Dear all, I got some confused when analyzing the Orthofinder results. I have three RNA-sequencing data for A, B,C species (A has refenrence genome and B,C haven't have a reference genome), My aim is to find the genes existed in B, C species, but absent in A species. I think Orthofinder should be work for this, after Orthofinder analysis, I got several output, one is a file called "Orthogroups.GeneCount.csv", I am not sure is this is the one that I need? The file is looks like this:
A B C Total
OG0000000 28 30 13 71
OG0000001 26 31 1 58
OG0000002 6 49 0 55
OG0000003 13 40 0 53
OG0000004 18 16 18 52
OG0000005 29 19 4 52
OG0000006 18 33 0 51
OG0000007 4 46 0 50
OG0000008 28 18 4 50
I assume that OG0000002, OG0000003, OG0000006, OG0000007 is the gene that I need ?(but I am not condident if I am right or not..),
And there is another file called "Orthogroups.csv", I am confused is it tell us the correspondence for OG0000000 number and the ID in original input protein file?

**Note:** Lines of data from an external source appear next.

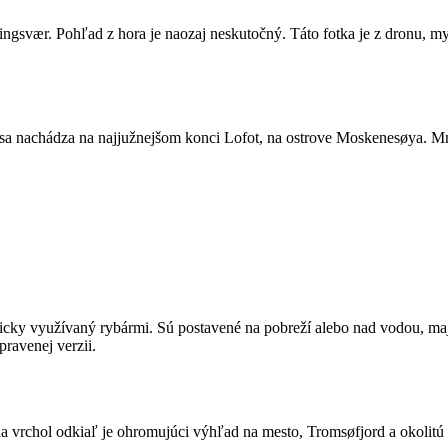
ningsvær. Pohľad z hora je naozaj neskutočný. Táto fotka je z dronu, 
 sa nachádza na najjužnejšom konci Lofot, na ostrove Moskenesøya. Mn
oricky využívaný rybármi. Sú postavené na pobreží alebo nad vodou, ma
ravenej verzii.
a vrchol odkiaľ je ohromujúci výhľad na mesto, Tromsøfjord a okolitú a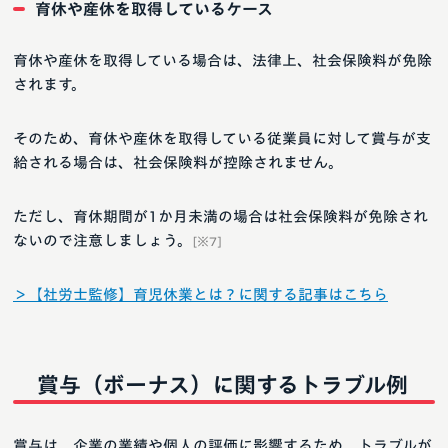
育休や産休を取得しているケース
育休や産休を取得している場合は、法律上、社会保険料が免除
されます。
そのため、育休や産休を取得している従業員に対して賞与が支
給される場合は、社会保険料が控除されません。
ただし、育休期間が1か月未満の場合は社会保険料が免除され
ないので注意しましょう。
[※7]
＞【社労士監修】育児休業とは？に関する記事はこちら
賞与（ボーナス）に関するトラブル例
賞与は、企業の業績や個人の評価に影響するため、トラブルが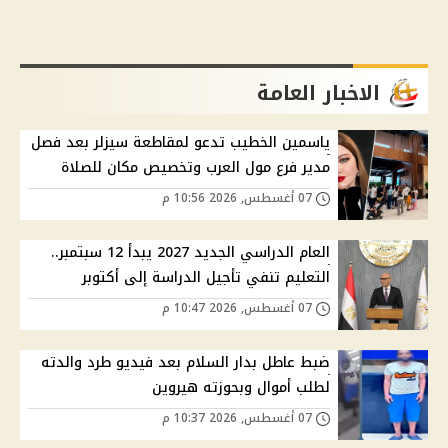
الاخبار العامة
ياسمين الخطيب تدعو لمقاطعة سيزلر بعد فصل
مدير فرع مول العرب وتخصيص مكان للصلاة
07 أغسطس, 2026 10:56 م
العام الدراسي الجديد 2027 يبدأ 12 سبتمبر..
التعليم تنفي تأجيل الدراسة إلى أكتوبر
07 أغسطس, 2026 10:47 م
ضبط عاطل بدار السلام بعد فيديو طرد والدته
لطلب أموال وبحوزته هيروين
07 أغسطس, 2026 10:37 م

Or if there is any other output file for orthofinder...(there are bunch of output files)..
Thanks in advance for your suggestions and have a great day!!

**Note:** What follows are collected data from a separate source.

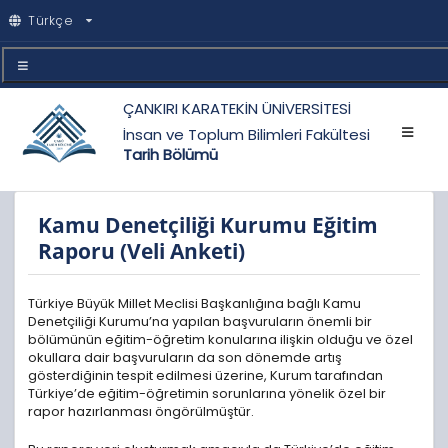
Türkçe
ÇANKIRI KARATEKİN ÜNİVERSİTESİ
İnsan ve Toplum Bilimleri Fakültesi
Tarih Bölümü
Kamu Denetçiliği Kurumu Eğitim
Raporu (Veli Anketi)
Türkiye Büyük Millet Meclisi Başkanlığına bağlı Kamu
Denetçiliği Kurumu’na yapılan başvuruların önemli bir
bölümünün eğitim-öğretim konularına ilişkin olduğu ve özel
okullara dair başvuruların da son dönemde artış
gösterdiğinin tespit edilmesi üzerine, Kurum tarafından
Türkiye’de eğitim-öğretimin sorunlarına yönelik özel bir
rapor hazırlanması öngörülmüştür.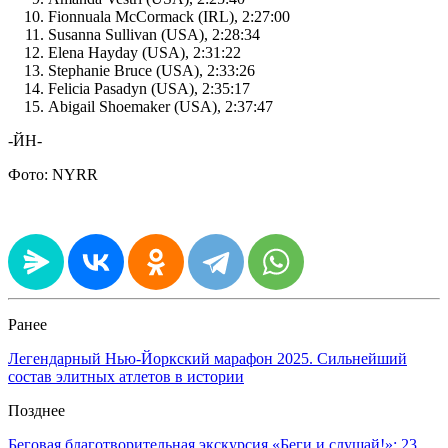
Fionnuala McCormack (IRL), 2:27:00
Susanna Sullivan (USA), 2:28:34
Elena Hayday (USA), 2:31:22
Stephanie Bruce (USA), 2:33:26
Felicia Pasadyn (USA), 2:35:17
Abigail Shoemaker (USA), 2:37:47
-ЙН-
Фото: NYRR
Ранее
Легендарный Нью-Йоркский марафон 2025. Сильнейший
состав элитных атлетов в истории
Позднее
Беговая благотворительная экскурсия «Беги и слушай!»: 23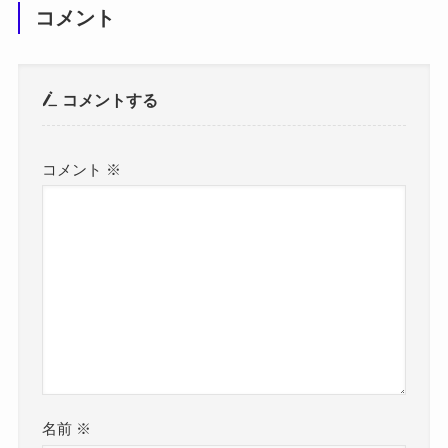
コメント
コメントする
コメント
※
名前
※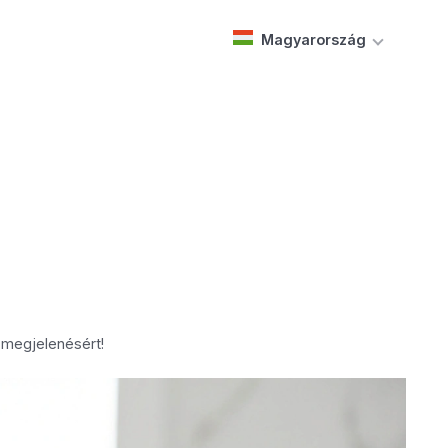
Magyarország
s megjelenésért!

Thanks for your kindly reply!! I think I made a mistake for the input file of Orthofinder then results in too much sequence in output file. for the data without reference genome, I just use cd-hit and transdecoder to get the protein file, do I need to use "get_longest_isoform_seq_per_trinity_gene.pl" as well to get the unigene? (I am not sure if cd-hit and get_longest_isoform_seq_per_trinity_gene.pl are both necessary to get a unigene, or I just need one of them..) Will be really appreciated If you also have any suggestions on that.
Thank u!!
cd-hit will resolve some of the redundancy but will likely not have that much effect as what trinity already outputs should be more or less non-redundant (at least on technical/sequence level ) . running the cd-hit equivalent for proteins might help a little as well.
getting one isoform per 'locus' will help indeed, so running this perl script (don't know it to be honest) could do the trick.
Keep in mind though that comparing transcriptome data with genomic data is always tricky and can result in 'strange' results due to the inherent nature of those data types.